In general, the best way to deal with Unicode problems is the last one—decode everything as early as possible, do all the processing in Unicode, and then encode as late as possible. But either way, you have to be consistent. Don't call stron something that might be a unicode; don't concatenate a strliteral to a unicodeor pass one to its replacemethod; etc. Any time you mix and match, Python is going to implicitly convert for you, using your default encoding, which is almost never what you want.
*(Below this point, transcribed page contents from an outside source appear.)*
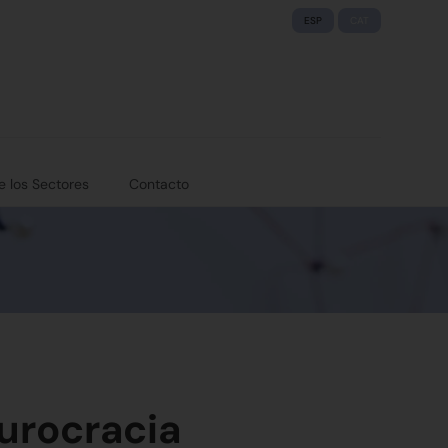
ESP
CAT
e los Sectores
Contacto
burocracia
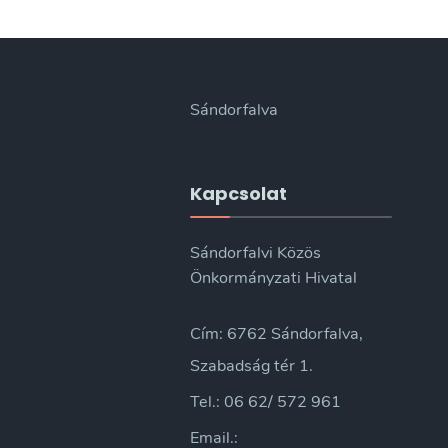
23-
i
nyílt
ülésének
Sándorfalva
jegyzőkönyve
Kapcsolat
Sándorfalvi Közös
Önkormányzati Hivatal
Cím: 6762 Sándorfalva,
Szabadság tér 1.
Tel.: 06 62/ 572 961
Email.:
通常,处理 Unicode 问题的最佳方法是最后一种方法——尽可能早地解码所有内容,以 Unicode 进行所有处理,然后尽可能晚地进行编码。但无论哪种方式,你都必须保持一致。不要调用str可能是unicode; 的东西。不要将str文字连接到 aunicode或将其传递给它的replace方法;等等。任何时候你混合和匹配,Python 都会为你隐式转换,使用你的默认编码,这几乎从来不是你想要的。
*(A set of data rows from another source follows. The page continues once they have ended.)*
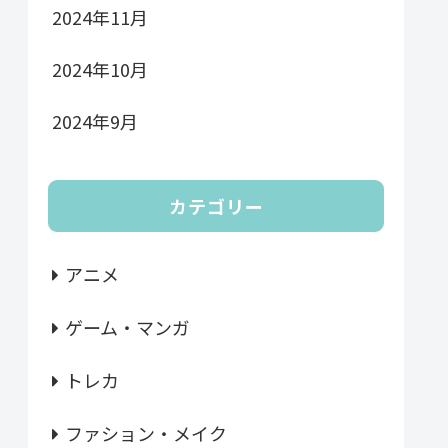
2024年11月
2024年10月
2024年9月
カテゴリー
アニメ
ゲーム・マンガ
トレカ
ファション・メイク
As a side note, this is one of the many things that Python 3.x's Unicode changes help with. First, stris now Unicode text, not encoded bytes. More importantly, if you haveencoded bytes, e.g., in a bytesobject, calling encodewill give you an AttributeErrorinstead of trying to silently decode so it can re-encode. And, similarly, trying to mix and match Unicode and bytes will give you an obvious TypeError, instead of an implicit conversion that succeeds in some cases and gives a cryptic message about an encode or decode you didn't ask for in others.

作为旁注,这是 Python 3.x 的 Unicode 更改所提供的众多帮助之一。首先,str现在是 Unicode 文本,而不是编码字节。更重要的是,如果您字节进行了编码,例如,在一个bytes对象中,调用encode将为您提供一个AttributeError而不是尝试静默解码以便它可以重新编码。并且,类似地,尝试混合和匹配 Unicode 和字节会给您一个明显的TypeError,而不是在某些情况下成功的隐式转换,并提供有关您在其他情况下没有要求的编码或解码的神秘信息。